HISTORIAS DEL CENTRO

¡Bruja, más que bruja!

La plaza denominada Panderete de las Brujas fue el lugar más temido de Córdoba 

¡Bruja, más que bruja!

¡Bruja, más que bruja! / Diario CÓRDOBA

No sé ustedes, pero yo oigo hablar de brujas y se me abren las carnes. Es que me gustan mucho, muchísimo. Desde chica me han fascinado estas mujeres y todas las historias rocambolescas inventadas en torno a sus figuras, para mí, fascinantes. Siempre que las pienso acude a mi cabeza la imagen de unas féminas rebeldes que pasaban del qué dirán en unos tiempos en los que pensar de manera soberana e independiente, obviando los mandatos y recomendaciones de quienes manejaban el cotarro, era absolutamente censurable y motivo suficiente para llevar a alguien ante los tribunales y condenarle con injustas penas. (¿He escrito usando un tiempo verbal pasado?) No te digo ya nada si encima eras mujer y, para más inri, empeñada en sacar los pies del tiesto y dejar para otro día lo de coser y bordar y demás labores domésticas, las únicas tareas para las que estaban predestinadas desde su nacimiento. 

Toda ciudad que se precie tiene sus historias de brujas, cuentos que han mantenido entretenido al personal, que les ha dado vidilla y, que, dicho sea de paso, a ayudado a alimentar el miedo a lo distinto. Y en Córdoba, por supuesto, no íbamos a ser menos. 

Fíjense si nos vinimos arriba en cuanto a las brujas se refiere que hasta tuvimos una plaza en su honor. Bueno, no exactamente, más bien para recordar las fechorías de estas mujeres del demonio.

La plaza, que antaño denominaron como Panderete de las Brujas, estaba situada en el barrio de Santiago.
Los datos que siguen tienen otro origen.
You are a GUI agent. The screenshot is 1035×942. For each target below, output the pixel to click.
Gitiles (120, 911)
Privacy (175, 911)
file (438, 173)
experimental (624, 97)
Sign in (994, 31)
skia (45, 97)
Ese espacio aún existe, aunque en la actualidad no tiene un nombre propio sino que se corresponde con un ensanche de la calle Ravé, que a su vez debe su nombre al apellido de una ilustre familia, la Gutiérrez Ravé, que desde antiguo mandó construir una gran casa. 
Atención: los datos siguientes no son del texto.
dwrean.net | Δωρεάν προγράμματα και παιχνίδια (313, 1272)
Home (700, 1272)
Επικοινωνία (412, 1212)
Cuenta el escritor decimonónico Teodomiro Ramírez de Arellano en sus Paseos por Córdoba que aquel sitio fue «el mas temido de Córdoba desde que la noche la envolvía en sus tinieblas» ya que había «quien decía que allí se reunían todas aquellas endemoniadas y que, después de ejecutar algunas misteriosas danzas al son de una pandera, salían volando cada cual a lugar destinado de antemano y por orden de la principal». Otros explicaban que «allí inmolaban a la sencilla joven o al inocente niño que asían entre sus garras, pero todas estas creencias del vulgo, fomentadas por su supersticiosa ignorancia, debían fundarse en algo, y esto es lo que nadie explica». Ramírez de Arellano se pregunta el origen de aquella patraña e «investiga» sobre el caso, pero solo da con dato «siquiera verosímil: dicen que en aquel lugar vivió una de esas embaucadoras que con ciertos untos y ceremonias fingían adivinar cuanto los incautos le preguntaban, celebrando de noche sus reuniones con otras de igual jaez y entre todas estafar al público, fingiendo tener pactos con el diablo para conseguir lo que deseaban, siguiendo en su industria hasta que la Inquisición puso coto a semejante superchería». 

La Inquisición encontró un filón con estas mujeres e historias y dictó condenas ejemplares para que el personal captara la indirecta. Y persiguieron a todo quisque. Y si no, como recuerda Ramírez de Arellano, que se lo digan al médico y erudito Andrés Laguna, prestigiosísimo farmacólogo y botánico que fue galeno personal de Carlos I, Felipe II y del Papa Julio III. Pues ni éste se libró de las sospechas inquisitoriales por ser de la opinión de que las brujas y «los tentados por el diablo eran dignos de compasión», puesto que «obraban en virtud de un alucinamiento producido por ciertas fletaciones que exaltaban la imaginación durante el sueño». Y es que al parecer, Laguna, «a fuerza de trabajo y dinero, se hizo amigo de una de las hechiceras de más fama, consiguiendo al fin que le vendiese el bálsamo que daba a los que iban en su busca». Analizó el producto y comprobó que tenía «muchas y diversas plantas aromáticas», y después convenció a una criada para que se dejase untar aquel aceite» y veló sus sueños por la noche. Al despertar, tras un «sueño fatigoso», contó «tantos desatinos y de tal naturaleza, que no le dejó duda de que había pasado aquellas horas soñando». Y el médico quiso experimentar aquello y se puso un poco de bálsamo en las muñecas, pero solo un poco, y durante la noche tuvo «algunos ensueños, por cierto bastante lúbricos: así vio prácticamente que todo aquello de las brujas era un solemne engaño». Lúbricos, dice.